## Directions for this task:
Would you transcribe the records below from the line with "Gaëlle Offranc Piret" to the line with "beeindruckenden Vermögen bei, das", ends included, exactly and with nothing more, leaving the pictures out?

Collected data:

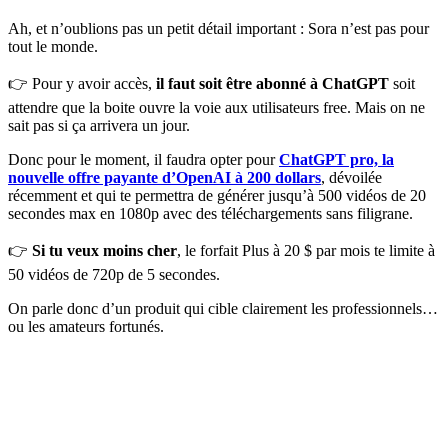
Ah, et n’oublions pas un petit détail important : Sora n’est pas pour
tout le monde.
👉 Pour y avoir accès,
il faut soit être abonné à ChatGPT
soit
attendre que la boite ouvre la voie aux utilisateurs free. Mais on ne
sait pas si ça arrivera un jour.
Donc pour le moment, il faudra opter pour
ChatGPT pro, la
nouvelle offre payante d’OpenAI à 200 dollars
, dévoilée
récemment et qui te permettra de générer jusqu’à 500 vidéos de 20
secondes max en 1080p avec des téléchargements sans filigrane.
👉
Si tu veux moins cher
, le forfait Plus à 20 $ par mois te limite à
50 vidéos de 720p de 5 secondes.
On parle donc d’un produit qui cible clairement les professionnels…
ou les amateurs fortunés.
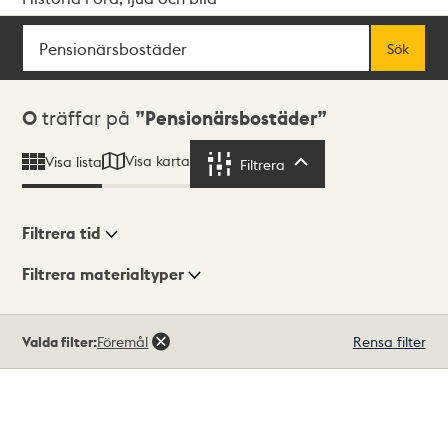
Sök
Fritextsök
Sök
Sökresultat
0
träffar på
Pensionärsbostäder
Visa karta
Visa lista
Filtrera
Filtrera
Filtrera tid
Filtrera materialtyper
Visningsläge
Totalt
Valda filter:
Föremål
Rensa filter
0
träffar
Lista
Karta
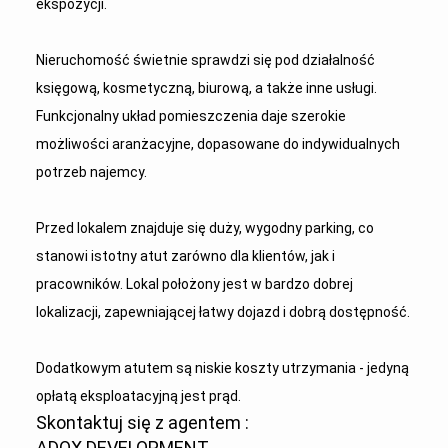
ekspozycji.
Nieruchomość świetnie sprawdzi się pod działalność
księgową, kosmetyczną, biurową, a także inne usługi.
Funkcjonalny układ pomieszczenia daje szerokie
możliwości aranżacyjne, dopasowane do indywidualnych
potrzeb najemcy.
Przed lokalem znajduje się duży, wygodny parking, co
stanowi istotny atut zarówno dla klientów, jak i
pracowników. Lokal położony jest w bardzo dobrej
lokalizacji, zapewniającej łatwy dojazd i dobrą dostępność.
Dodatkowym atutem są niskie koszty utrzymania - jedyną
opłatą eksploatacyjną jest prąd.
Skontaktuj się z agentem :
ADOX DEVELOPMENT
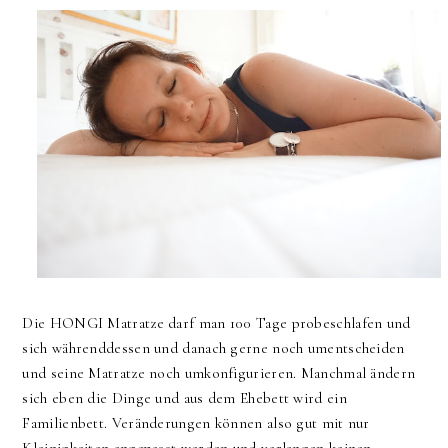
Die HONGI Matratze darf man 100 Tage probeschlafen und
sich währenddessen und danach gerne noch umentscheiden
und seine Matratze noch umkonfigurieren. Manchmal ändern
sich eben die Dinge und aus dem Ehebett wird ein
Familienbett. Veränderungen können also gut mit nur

* * *

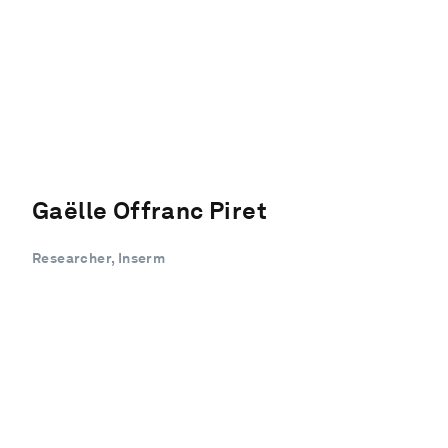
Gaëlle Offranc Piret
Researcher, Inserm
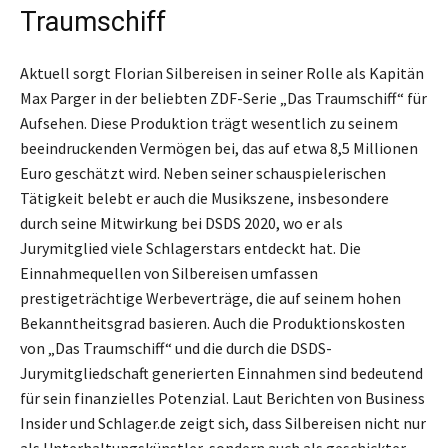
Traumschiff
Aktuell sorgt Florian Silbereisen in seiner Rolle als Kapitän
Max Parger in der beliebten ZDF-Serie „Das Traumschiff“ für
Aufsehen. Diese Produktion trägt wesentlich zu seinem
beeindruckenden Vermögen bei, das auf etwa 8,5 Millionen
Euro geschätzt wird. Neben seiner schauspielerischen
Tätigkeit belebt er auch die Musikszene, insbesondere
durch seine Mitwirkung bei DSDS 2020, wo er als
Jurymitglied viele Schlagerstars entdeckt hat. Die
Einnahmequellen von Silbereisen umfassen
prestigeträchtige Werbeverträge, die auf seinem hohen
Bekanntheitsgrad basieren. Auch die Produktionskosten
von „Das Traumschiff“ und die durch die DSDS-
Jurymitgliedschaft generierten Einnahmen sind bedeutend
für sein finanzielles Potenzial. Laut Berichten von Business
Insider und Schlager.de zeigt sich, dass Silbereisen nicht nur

## Written reply:
Gaëlle Offranc Piret
Researcher, Inserm
Traumschiff
Aktuell sorgt Florian Silbereisen in seiner Rolle als Kapitän
Max Parger in der beliebten ZDF-Serie „Das Traumschiff“ für
Aufsehen. Diese Produktion trägt wesentlich zu seinem
beeindruckenden Vermögen bei, das auf etwa 8,5 Millionen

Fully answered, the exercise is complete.